Variedades 3 anos atrás | Redação

Depois que a sua fotografia vira arte

Opinião de Felipe Tazzo sobre a difícil arte de viver da arte

por Revista FHOX
felipe tazzo por Denise Maher
Cred: Denise Maher

Veja se soa familiar: após muito trabalho você abre uma exposição. Impressões e molduras custam uma grana, porém se você vender apenas três ou quatro quadros já paga os custos. Mas não vende. E você não vai ter fôlego para uma segunda exposição.

É, ganhar dinheiro com arte é bem difícil.

E aí você se pega planejando fotografar casamento só para ganhar o suficiente para outra exposição. Casamento é fácil, você pensa, ignorando o esforço hercúleo que fazem os fotógrafos de casamento. Ou os de família. Ou os de moda.

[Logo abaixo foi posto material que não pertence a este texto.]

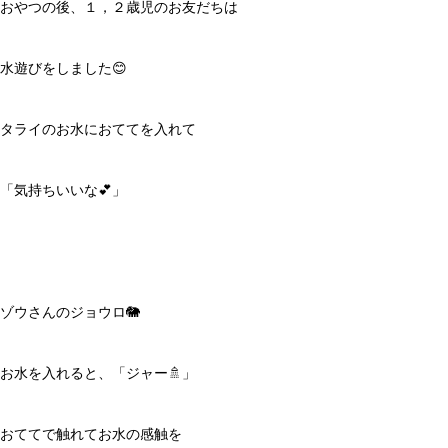
おやつの後、１，２歳児のお友だちは
水遊びをしました😊
タライのお水におててを入れて
「気持ちいいな💕」
ゾウさんのジョウロ🐘
お水を入れると、「ジャー🚿」
おててで触れてお水の感触を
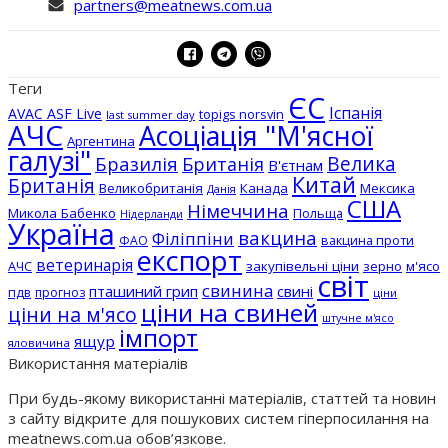
partners@meatnews.com.ua
Теги
ЄС
Іспанія
AVAC ASF Live
topigs norsvin
last summer day
АЧС
Асоціація "М'ясної
Аргентина
галузі"
Бразилія
Велика
Британія
В'єтнам
Китай
Британія
Великобританія
Канада
Мексика
Данія
США
Німеччина
Микола Бабенко
Польща
Нідерланди
Україна
вакцина
Філіппіни
вакцина проти
ФАО
експорт
ветеринарія
АЧС
закупівельні ціни
зерно
м'ясо
світ
свинина
пташиний грип
свині
пдв
прогноз
ціни
ціни на свиней
ціни на м'ясо
штучне м'ясо
імпорт
ящур
яловичина
Використання матеріалів
При будь-якому використанні матеріалів, статтей та новин
з сайту відкрите для пошукових систем гіперпосилання на
meatnews.com.ua обов’язкове.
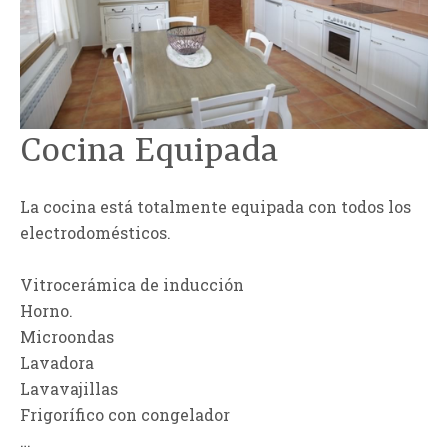
Cocina Equipada
La cocina está totalmente equipada con todos los
electrodomésticos.
Vitrocerámica de inducción
Horno.
Microondas
Lavadora
Lavavajillas
Frigorífico con congelador
…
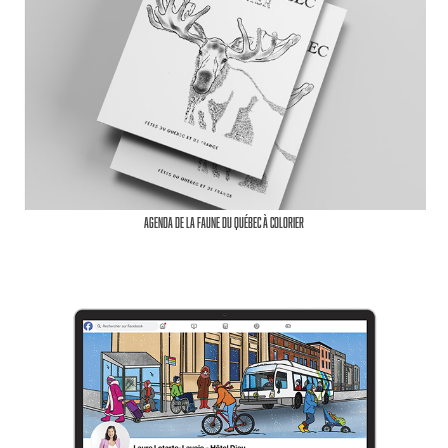
Agenda de la faune du Québec à colorier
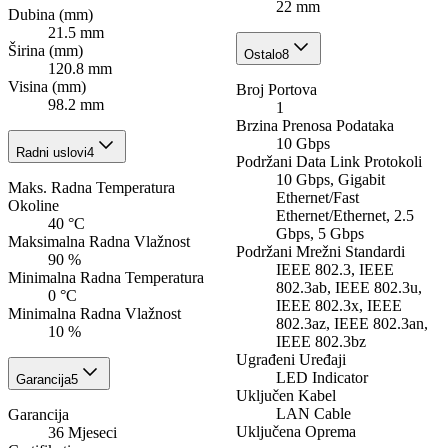
22 mm
Dubina (mm)
21.5 mm
Širina (mm)
Ostalo
8
120.8 mm
Visina (mm)
Broj Portova
98.2 mm
1
Brzina Prenosa Podataka
10 Gbps
Radni uslovi
4
Podržani Data Link Protokoli
10 Gbps, Gigabit
Maks. Radna Temperatura
Ethernet/Fast
Okoline
Ethernet/Ethernet, 2.5
40 °C
Gbps, 5 Gbps
Maksimalna Radna Vlažnost
Podržani Mrežni Standardi
90 %
IEEE 802.3, IEEE
Minimalna Radna Temperatura
802.3ab, IEEE 802.3u,
0 °C
IEEE 802.3x, IEEE
Minimalna Radna Vlažnost
802.3az, IEEE 802.3an,
10 %
IEEE 802.3bz
Ugrađeni Uređaji
LED Indicator
Garancija
5
Uključen Kabel
LAN Cable
Garancija
Uključena Oprema
36 Mjeseci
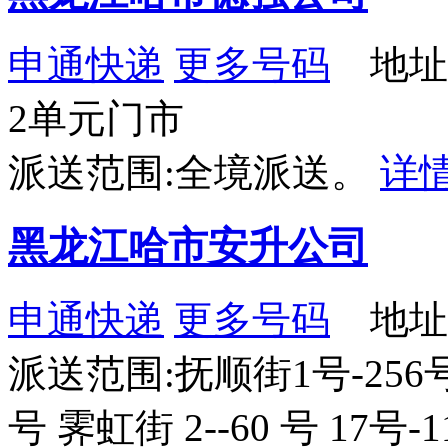
申通快递
更多号码
地址：
2单元门市
派送范围:全境派送。
详
黑龙江哈市安升公司
申通快递
更多号码
地址：
派送范围:抚顺街1号-256号 
号 霁虹街 2--60 号 17号-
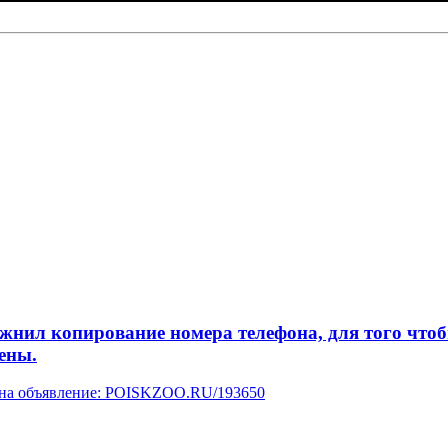
л копирование номера телефона, для того чтобы 
ены.
у на объявление: POISKZOO.RU/193650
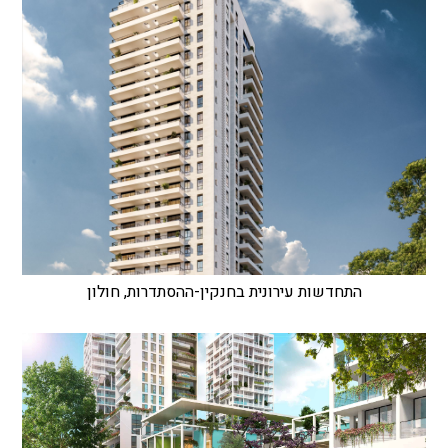
התחדשות עירונית בחנקין-ההסתדרות, חולון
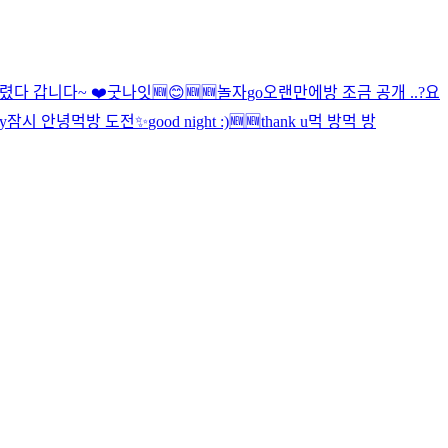
렸다 갑니다~ ❤️
굿나잇
🆕
😊
🆕
🆕
놀자
go
오랜만에
방 조금 공개 ..?
요
y
잠시 안녕
먹방 도전
✨
good night :)
🆕
🆕
thank u
먹 방
먹 방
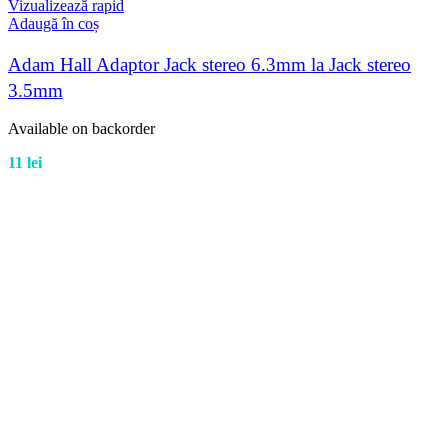
Vizualizează rapid
Adaugă în coș
Adam Hall Adaptor Jack stereo 6.3mm la Jack stereo
3.5mm
Available on backorder
11
lei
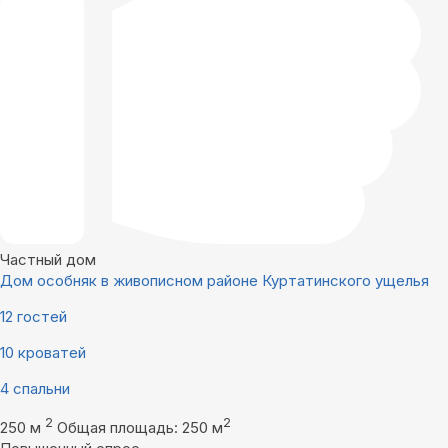
Частный дом
Дом особняк в живописном районе Куртатинского ущелья
12 гостей
10 кроватей
4 спальни
2
2
250 м
Общая площадь: 250 м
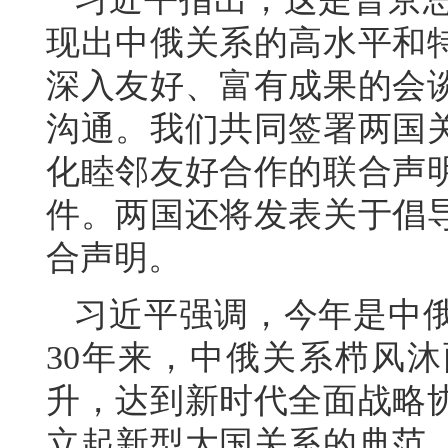
现出中俄关系的高水平和
深入友好、富有成果的会
沟通。我们共同签署两国
化睦邻友好合作的联合声
件。两国还将发表关于倡
合声明。
习近平强调，今年是中俄
30年来，中俄关系栉风
升，达到新时代全面战略
立起新型大国关系的典范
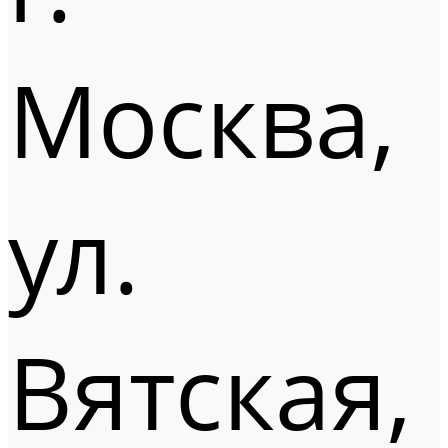
Москва,
ул.
Вятская,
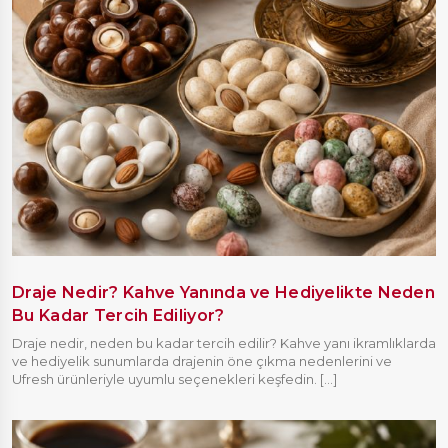
Draje Nedir? Kahve Yanında ve Hediyelikte Neden
Bu Kadar Tercih Ediliyor?
Draje nedir, neden bu kadar tercih edilir? Kahve yanı ikramlıklarda
ve hediyelik sunumlarda drajenin öne çıkma nedenlerini ve
Ufresh ürünleriyle uyumlu seçenekleri keşfedin. [...]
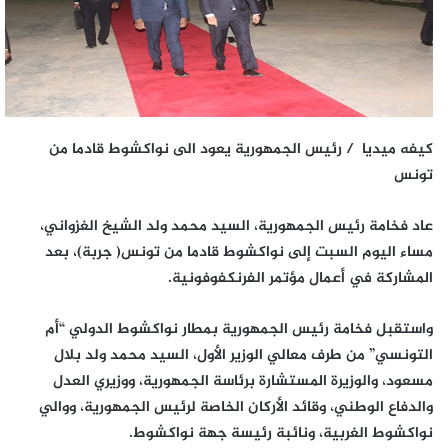
كيفه ميديا / رئيس الجمهورية يعود الى نواكشوط قادما من
تونس
عاد فخامة رئيس الجمهورية، السيد محمد ولد الشيخ الغزواني،
مساء اليوم السبت إلى نواكشوط قادما من تونس( جربة)، بعد
المشاركة في أعمال مؤتمر الفرنكفوفونية.
واستقبل فخامة رئيس الجمهورية بمطار نواكشوط الدولي “أم
التونسي” من طرف معالي الوزير الأول، السيد محمد ولد بلال
مسعود، والوزيرة المستشارة برئاسة الجمهورية، ووزيري العدل
والدفاع الوطني، وقائد الأركان الخاصة لرئيس الجمهورية، ووالي
نواكشوط الغربية، ونائبة رئيسة جهة نواكشوط.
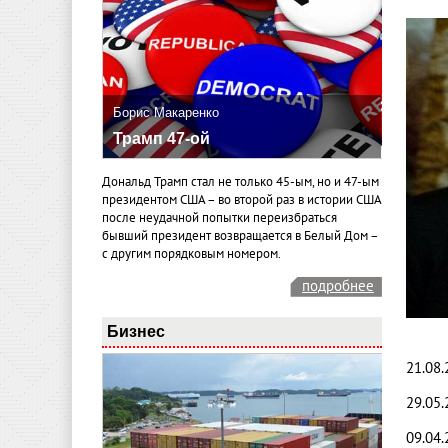
Борис Макаренко
Трамп 47-ой
Дональд Трамп стал не только 45-ым, но и 47-ым
президентом США – во второй раз в истории США
после неудачной попытки переизбраться
бывший президент возвращается в Белый Дом –
с другим порядковым номером.
подробнее
Бизнес
21.08.
29.05.
09.04.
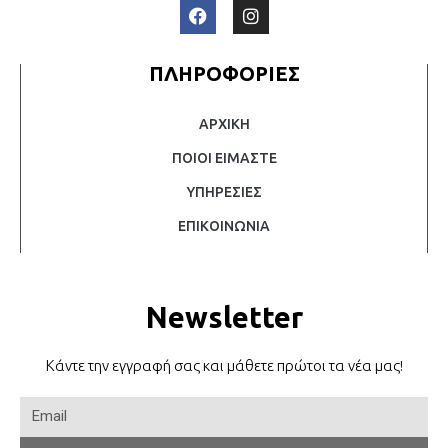
ΠΛΗΡΟΦΟΡΙΕΣ
ΑΡΧΙΚΗ
ΠΟΙΟΙ ΕΙΜΑΣΤΕ
ΥΠΗΡΕΣΙΕΣ
ΕΠΙΚΟΙΝΩΝΙΑ
Newsletter
Κάντε την εγγραφή σας και μάθετε πρώτοι τα νέα μας!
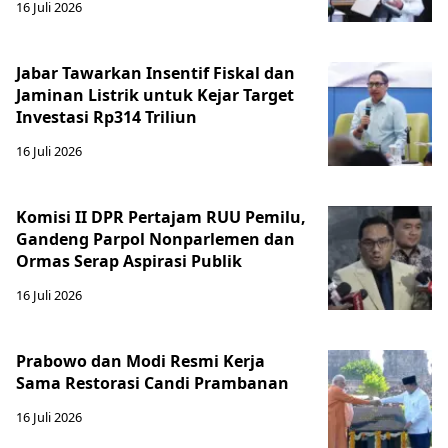
16 Juli 2026
Jabar Tawarkan Insentif Fiskal dan
Jaminan Listrik untuk Kejar Target
Investasi Rp314 Triliun
16 Juli 2026
Komisi II DPR Pertajam RUU Pemilu,
Gandeng Parpol Nonparlemen dan
Ormas Serap Aspirasi Publik
16 Juli 2026
Prabowo dan Modi Resmi Kerja
Sama Restorasi Candi Prambanan
16 Juli 2026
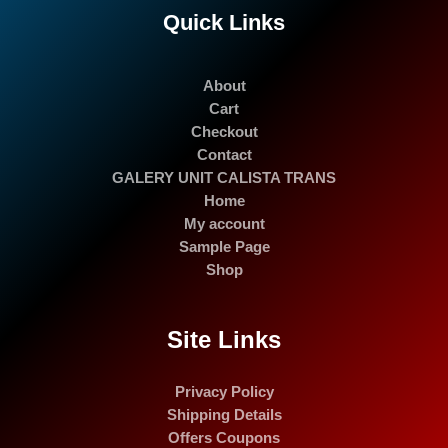
Quick Links
About
Cart
Checkout
Contact
GALERY UNIT CALISTA TRANS
Home
My account
Sample Page
Shop
Site Links
Privacy Policy
Shipping Details
Offers Coupons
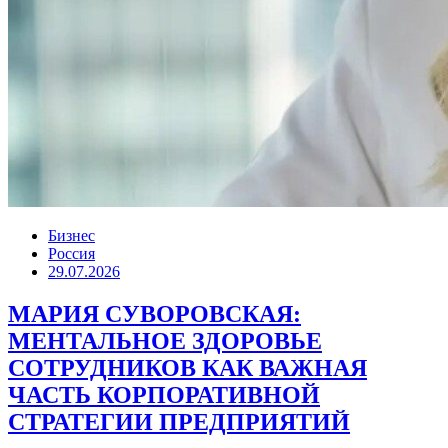
Бизнес
Россия
29.07.2026
МАРИЯ СУВОРОВСКАЯ:
МЕНТАЛЬНОЕ ЗДОРОВЬЕ
СОТРУДНИКОВ КАК ВАЖНАЯ
ЧАСТЬ КОРПОРАТИВНОЙ
СТРАТЕГИИ ПРЕДПРИЯТИЙ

Ganhar dinheiro com uma exposição de fotografia parece ser um corolário de más notícias. A boa notícia é que dá para viver de arte no Brasil, sim. Mas viver de arte no Brasil envolve justamente isso: viver de arte. Só arte. Uma exposição aqui ou ali não é a forma de se pensar uma carreira. O fotógrafo, como qualquer artista, tem que assumir essa realidade: a arte não é um bico.

Qualquer outra profissão exige intensos anos de treinamento e depois oito horas por dia de dedicação, todos os dias. Por que arte seria diferente?

Há uma diferença: você não tem nenhuma esperança de um dia ter patrão e carteira assinada. Poucos artistas têm. Talvez atores de TV ou músicos de orquestra. Mas fotógrafos? Isso faz com que o desafio de crescer seja ainda maior. Nunca haverá alguém propondo novas metas, novos desafios, buscando expandir o seu mercado.

Essa bronca é toda sua, da hora que acorda até cair na cama novamente. Todo dia você tem que buscar novas metas, novos desafios. Todo dia você tem que treinar insanamente. Todo dia você tem que experimentar até cansar, jogar tudo fora e começar de novo no dia seguinte.

Isso é viver de arte.

Mas nem sempre a conta fecha. Por mais que se dedique, ainda assim não consegue os resultados de que precisa. Às vezes, nem pagar as contas do mês.

Mas mesmo assim, é possível viver de arte no Brasil. Aliás, é possível fazer sucesso!

Para tanto, o artista precisa desenvolver habilidades que não vêm naturalmente com a produção artística; são habilidades do empreendedor artístico. Empreender não significa fazer qualquer porcaria que venda muito. Empreender nas artes significa trilhar o longo caminho entre conceber um bom projeto de fotografia e entregar um quadro ao cliente.

Por sorte, o longo caminho não é um deserto. Ferramentas de produção e divulgação das artes que antes eram restritas aos produtores, editores, marchands, hoje estão disponíveis para todos. Basta colocar para funcionar a seu favor. Funcionou durante anos para o entretenimento. Por que não funcionaria para a sua carreira?

Uma das ferramentas mais eficazes para começar são as leis de incentivo à cultura, como a Lei Rouanet e o ProAC. Acessíveis e democráticas, permitem ao artista criar um projeto único e levantar patrocínio para realizar o seu trabalho com a qualidade requerida.

Além disso, um projeto de lei de incentivo pode conter outras das ferramentas que tornam um artista um empreendedor: marketing, marketing digital, contabilidade, distribuição…

As inscrições são gratuitas e on-line e os resultados podem ser exatamente aqueles que você esperava.

Felipe Tazzo é profissional de marketing, produtor executivo consultor de carreira artística desde 2005, e ainda escritor e segundo fotógrafo de Denise Maher.